Asymmetric Solid-State Lithium-Metal-Battery Electrolytes Featuring Na Superionic Conductor-Type Ceramic and Garnet-Type Ceramic Filled Composite Polymer

Abstract

In this study, Li1.3Al0.3Ti1.7(PO4)3 (LATP)-based lithium metal battery (LMB) cells are prepared using two different protection layers against Li metal: a solid polymer electrolyte (SPE) containing polyethylene oxide and lithium bis(fluorosulfonyl)imide (LiTFSI), and a composite polymer electrolyte (CPE) filled with a 14 wt% Li6.4La3Zr1.4Ta0.6O12 (LLZTO).
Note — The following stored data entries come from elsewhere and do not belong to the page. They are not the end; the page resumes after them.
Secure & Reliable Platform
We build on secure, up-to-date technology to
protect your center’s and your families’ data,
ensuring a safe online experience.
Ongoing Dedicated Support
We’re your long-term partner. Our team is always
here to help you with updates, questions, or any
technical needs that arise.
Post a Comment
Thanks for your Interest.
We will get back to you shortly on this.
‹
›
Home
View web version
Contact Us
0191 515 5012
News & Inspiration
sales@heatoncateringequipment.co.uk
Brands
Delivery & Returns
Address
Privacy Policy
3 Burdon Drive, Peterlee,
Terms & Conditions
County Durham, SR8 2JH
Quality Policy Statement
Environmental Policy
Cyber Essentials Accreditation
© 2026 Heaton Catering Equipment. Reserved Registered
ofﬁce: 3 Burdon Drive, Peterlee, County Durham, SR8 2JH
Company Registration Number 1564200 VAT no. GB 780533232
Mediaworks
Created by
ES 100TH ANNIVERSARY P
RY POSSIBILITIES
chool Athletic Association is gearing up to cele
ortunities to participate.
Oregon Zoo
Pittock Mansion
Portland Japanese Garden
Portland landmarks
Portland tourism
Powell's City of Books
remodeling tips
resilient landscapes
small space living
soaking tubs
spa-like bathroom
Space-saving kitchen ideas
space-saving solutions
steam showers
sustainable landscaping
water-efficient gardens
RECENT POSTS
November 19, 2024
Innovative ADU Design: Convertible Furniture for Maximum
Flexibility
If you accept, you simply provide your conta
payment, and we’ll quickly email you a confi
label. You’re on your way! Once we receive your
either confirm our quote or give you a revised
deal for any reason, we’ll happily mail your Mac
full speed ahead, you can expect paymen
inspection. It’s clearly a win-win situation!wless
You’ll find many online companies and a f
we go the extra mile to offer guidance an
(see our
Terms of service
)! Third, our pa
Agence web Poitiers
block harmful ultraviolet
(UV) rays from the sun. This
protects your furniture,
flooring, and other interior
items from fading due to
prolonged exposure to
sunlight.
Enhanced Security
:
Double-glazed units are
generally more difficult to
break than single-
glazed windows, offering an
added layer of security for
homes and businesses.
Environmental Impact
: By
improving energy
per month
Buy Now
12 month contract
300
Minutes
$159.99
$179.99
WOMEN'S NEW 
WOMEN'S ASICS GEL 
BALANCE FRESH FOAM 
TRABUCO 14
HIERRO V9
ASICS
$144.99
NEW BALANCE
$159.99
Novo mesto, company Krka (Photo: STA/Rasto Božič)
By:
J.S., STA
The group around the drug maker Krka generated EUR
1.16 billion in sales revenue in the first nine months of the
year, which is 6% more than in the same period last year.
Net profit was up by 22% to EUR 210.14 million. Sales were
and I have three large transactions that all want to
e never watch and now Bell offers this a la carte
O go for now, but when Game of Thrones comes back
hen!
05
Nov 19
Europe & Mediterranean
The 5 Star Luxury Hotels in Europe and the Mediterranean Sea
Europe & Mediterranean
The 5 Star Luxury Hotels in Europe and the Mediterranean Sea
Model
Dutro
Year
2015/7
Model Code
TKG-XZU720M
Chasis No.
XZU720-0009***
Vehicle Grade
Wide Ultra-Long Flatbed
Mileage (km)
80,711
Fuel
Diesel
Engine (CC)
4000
The CPE-containing symmetric cell exhibits a smaller overvoltage than that of its SPE-containing counterpart, which is maintained for ∼1000 h at 0.1 mA·cm−2 at 60 °C, owing to enhanced Li-ion transport in the CPE and at the LATP–CPE interface as well as the uniform Li deposition induced by the CPE with a higher Li+ transference number. Post-material analyses reveal that the CPE imparts long-term (∼1000 h) protection to the LATP against Li metal, whereas the SPE is effective over a shorter period (∼100 h). The CPE-based full cell exhibits a higher capacity (∼141 mAh·g−1; with a LiFePO4) and capacity retention (∼95%) than those of the SPE-based full cell (∼130 mAh·g−1 and ∼55%, respectively), for 310 cycles at 60 °C. This study recommends utilizing asymmetric solid electrolytes containing a ceramic (LATP at the cathode) and composite polymer (PEO + LLZTO at the anode) to improve cyclability and suppress Li dendrite growth in solid-state LMBs.